Mientras, a los nuevos sabores y también novedosos insumos, se sumarían, casi al mismo tiempo, los fai chi, que no son otra cosa que los tradicionales “palitos para comer”. Tal como lo explicaría luego, el descendiente de uno de los tantos chinos que llegaron al Perú en las primeras décadas del siglo pasado, donde por siempre se establecería.
“Yo no soy chef, soy un cocinero”, fue el saludo que lo pintó de cuerpo entero. Es Alan Lión Chang, un tusán de segunda generación, con no más de 33 años, quien lleva en las venas el arte de la cocina oriental. Creció en un ambiente donde los abuelos maternos daban clase de cocina. Chang Wan, el patriarca de la familia fue quien fundó la Escuela de Arte Culinario Chino. Este gastrónomo de excepción escribiría además en 1965 tres tomos de un libro al que llamó simplemente “Chifa”, haciendo gala de la parquedad propia de esta raza de naturaleza tranquila, sosegada, pero eso sí, muy tenaz y laboriosa.

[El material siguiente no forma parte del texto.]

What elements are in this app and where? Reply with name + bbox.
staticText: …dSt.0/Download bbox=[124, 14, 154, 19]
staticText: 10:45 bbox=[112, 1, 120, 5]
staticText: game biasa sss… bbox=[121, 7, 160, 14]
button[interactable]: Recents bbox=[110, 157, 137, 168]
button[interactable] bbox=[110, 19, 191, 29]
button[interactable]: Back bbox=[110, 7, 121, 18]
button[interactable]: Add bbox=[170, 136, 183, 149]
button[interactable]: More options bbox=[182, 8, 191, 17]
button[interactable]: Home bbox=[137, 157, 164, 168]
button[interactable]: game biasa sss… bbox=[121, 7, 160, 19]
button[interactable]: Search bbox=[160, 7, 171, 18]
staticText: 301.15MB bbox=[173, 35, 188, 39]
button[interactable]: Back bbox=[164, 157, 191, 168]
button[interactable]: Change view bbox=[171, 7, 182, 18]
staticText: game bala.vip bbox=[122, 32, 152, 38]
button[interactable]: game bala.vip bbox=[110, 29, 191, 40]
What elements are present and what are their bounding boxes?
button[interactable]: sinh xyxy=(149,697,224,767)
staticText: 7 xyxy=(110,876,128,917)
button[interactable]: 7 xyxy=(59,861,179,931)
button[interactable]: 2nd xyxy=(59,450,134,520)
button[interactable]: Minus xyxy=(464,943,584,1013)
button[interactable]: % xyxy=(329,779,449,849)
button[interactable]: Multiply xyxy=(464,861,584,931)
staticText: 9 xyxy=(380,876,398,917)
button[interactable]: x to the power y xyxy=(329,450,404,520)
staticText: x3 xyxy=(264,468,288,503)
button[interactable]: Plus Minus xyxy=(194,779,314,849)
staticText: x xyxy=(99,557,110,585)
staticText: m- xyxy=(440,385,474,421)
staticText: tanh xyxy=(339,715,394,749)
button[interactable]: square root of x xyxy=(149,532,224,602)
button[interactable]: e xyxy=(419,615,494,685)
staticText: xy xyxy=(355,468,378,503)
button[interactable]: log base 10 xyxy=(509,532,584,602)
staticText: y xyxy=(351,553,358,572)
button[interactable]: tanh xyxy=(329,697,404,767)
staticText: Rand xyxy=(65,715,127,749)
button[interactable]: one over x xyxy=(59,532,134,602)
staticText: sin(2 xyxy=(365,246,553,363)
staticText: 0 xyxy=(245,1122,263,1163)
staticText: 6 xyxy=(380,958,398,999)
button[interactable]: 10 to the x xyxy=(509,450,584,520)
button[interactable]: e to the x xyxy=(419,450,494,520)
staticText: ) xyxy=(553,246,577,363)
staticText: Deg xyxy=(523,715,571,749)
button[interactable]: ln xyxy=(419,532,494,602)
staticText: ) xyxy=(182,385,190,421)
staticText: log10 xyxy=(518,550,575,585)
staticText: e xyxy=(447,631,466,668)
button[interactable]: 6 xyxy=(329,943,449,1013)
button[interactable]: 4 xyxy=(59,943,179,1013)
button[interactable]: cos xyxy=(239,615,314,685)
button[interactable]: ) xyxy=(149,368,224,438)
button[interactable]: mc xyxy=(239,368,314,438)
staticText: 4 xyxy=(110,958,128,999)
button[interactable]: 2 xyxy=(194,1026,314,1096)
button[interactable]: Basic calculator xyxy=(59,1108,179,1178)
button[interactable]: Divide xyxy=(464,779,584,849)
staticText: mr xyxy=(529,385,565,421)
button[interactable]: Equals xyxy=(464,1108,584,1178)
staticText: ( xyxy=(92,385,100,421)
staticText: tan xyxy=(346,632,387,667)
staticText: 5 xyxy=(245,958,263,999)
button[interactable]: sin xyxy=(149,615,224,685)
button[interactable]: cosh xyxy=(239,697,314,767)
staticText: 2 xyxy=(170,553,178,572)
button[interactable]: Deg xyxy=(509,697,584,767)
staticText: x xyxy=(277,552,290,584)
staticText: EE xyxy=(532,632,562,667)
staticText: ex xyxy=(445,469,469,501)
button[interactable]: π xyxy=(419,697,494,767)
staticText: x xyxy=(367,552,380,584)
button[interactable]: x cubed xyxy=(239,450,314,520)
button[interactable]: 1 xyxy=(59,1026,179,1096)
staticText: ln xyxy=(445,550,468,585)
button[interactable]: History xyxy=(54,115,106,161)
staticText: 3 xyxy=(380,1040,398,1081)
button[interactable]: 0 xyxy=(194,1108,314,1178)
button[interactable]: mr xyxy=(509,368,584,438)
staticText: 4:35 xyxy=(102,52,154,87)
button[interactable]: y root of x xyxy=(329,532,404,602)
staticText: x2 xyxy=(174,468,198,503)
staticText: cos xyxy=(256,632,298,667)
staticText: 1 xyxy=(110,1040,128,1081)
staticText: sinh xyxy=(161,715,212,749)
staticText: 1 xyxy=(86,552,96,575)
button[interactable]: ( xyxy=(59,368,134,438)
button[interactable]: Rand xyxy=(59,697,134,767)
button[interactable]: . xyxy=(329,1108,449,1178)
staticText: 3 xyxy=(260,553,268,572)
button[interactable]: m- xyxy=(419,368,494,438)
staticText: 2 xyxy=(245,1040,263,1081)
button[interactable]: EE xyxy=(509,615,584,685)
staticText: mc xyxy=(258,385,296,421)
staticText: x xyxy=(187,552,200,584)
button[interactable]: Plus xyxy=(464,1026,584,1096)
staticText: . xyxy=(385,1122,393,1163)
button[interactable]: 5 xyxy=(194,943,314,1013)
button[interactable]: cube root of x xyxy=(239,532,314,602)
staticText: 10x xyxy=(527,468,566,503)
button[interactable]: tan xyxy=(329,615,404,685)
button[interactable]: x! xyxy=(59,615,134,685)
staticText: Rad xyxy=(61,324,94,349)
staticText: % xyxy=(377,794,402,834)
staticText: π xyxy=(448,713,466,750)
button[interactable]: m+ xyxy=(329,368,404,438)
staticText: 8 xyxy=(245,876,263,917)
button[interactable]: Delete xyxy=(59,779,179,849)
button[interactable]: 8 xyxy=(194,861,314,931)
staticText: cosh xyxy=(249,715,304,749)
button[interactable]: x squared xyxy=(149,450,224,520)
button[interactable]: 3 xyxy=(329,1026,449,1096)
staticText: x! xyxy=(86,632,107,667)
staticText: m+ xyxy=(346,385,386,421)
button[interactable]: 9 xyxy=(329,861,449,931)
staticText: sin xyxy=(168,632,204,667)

“El Arroz Chaufa -nos cuenta este joven cocinero, profesor también de varias escuelas y facultades que hoy se hoy abundan debido al boom de la gastronomía peruana- tiene que ser frito, ese es el secreto. En sartén o –si hubiese- wok se saltean las carnes con las verduras elegidas, se dora el kión, se aromatiza la mixtura con aceite de ajonjolí y canela china, y finalmente se agrega el sillao, huevos y todo se mezcla”… Y luego a degustar, mejor si es con fai chi que “es la extensión de los dedos”.

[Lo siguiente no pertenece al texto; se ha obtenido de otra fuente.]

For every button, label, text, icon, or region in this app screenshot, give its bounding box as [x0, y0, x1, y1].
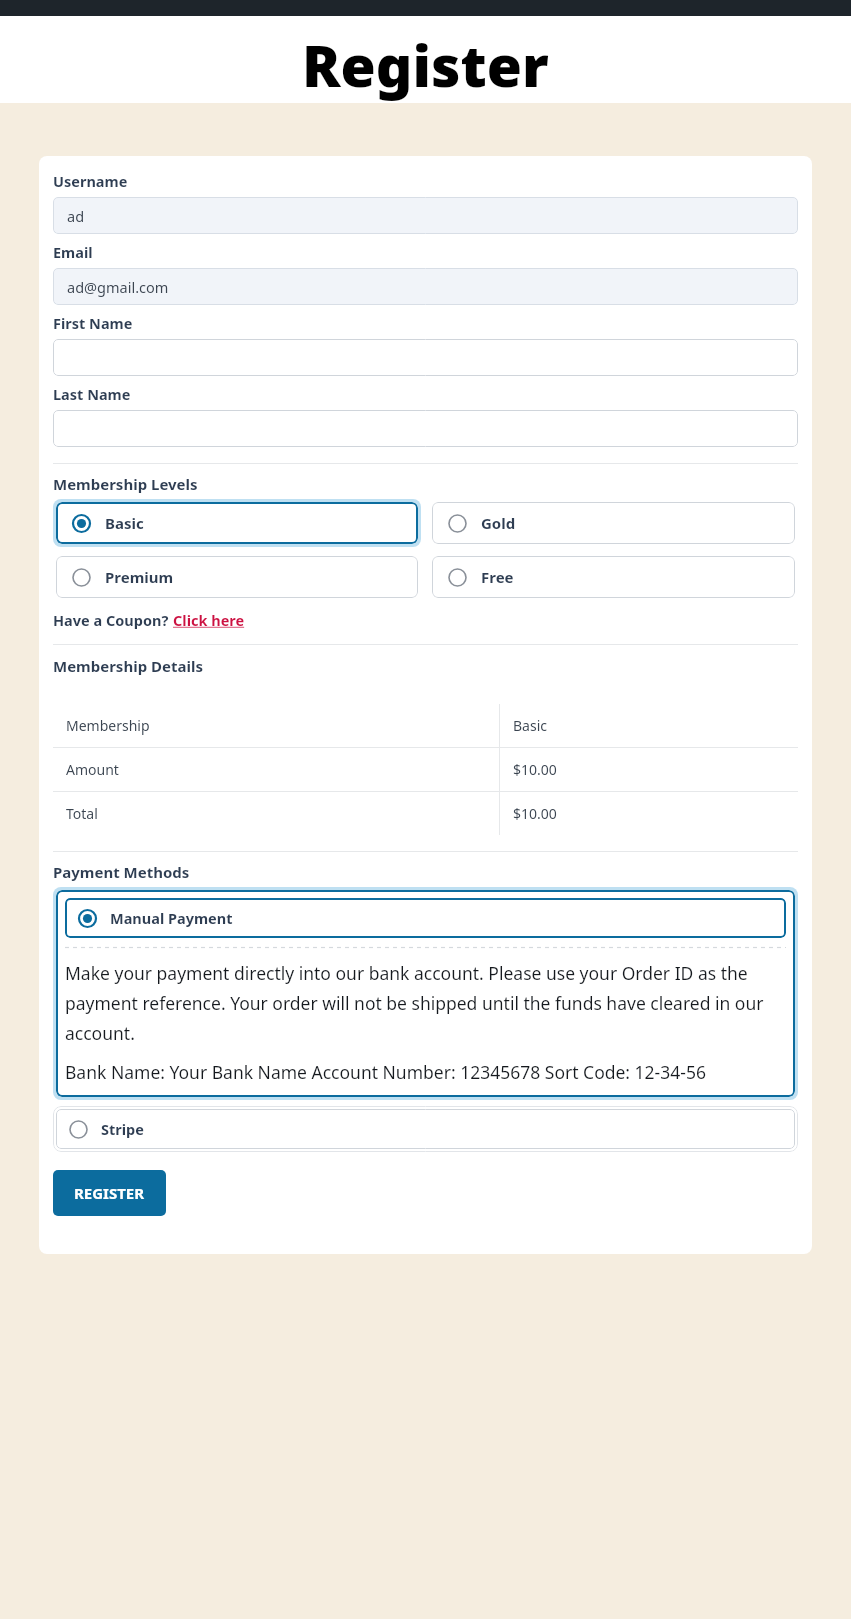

“Los orientales -percibiendo nuestro asombro, nos explicó Alan- al llegar a mediados del siglo XIX a estas tierras, consideraban al tenedor y al cuchillo como una suerte de armas… y coherentes pues con el acto sagrado que para ellos significa comer, no podían profanar su esencia”.
Como casi todo en nuestra cocina, hay múltiples formas de preparar un plato. Los insumos pueden ser reemplazados, adaptados, cambiados, sumados… en fin, mil combinaciones más. Sin embargo, la esencia, también como en todo, debe mantenerse inamovible, respetada, es decir por siempre consolidada. Deberá conservarse de principio a fin, desde la preparación hasta la placentera degustación. Y la esencia del Arroz Chaufa es sencillamente esa, la fusión de dos culturas milenarias que se encontraron en el tiempo, se unieron en el camino y no se alejaron jamás.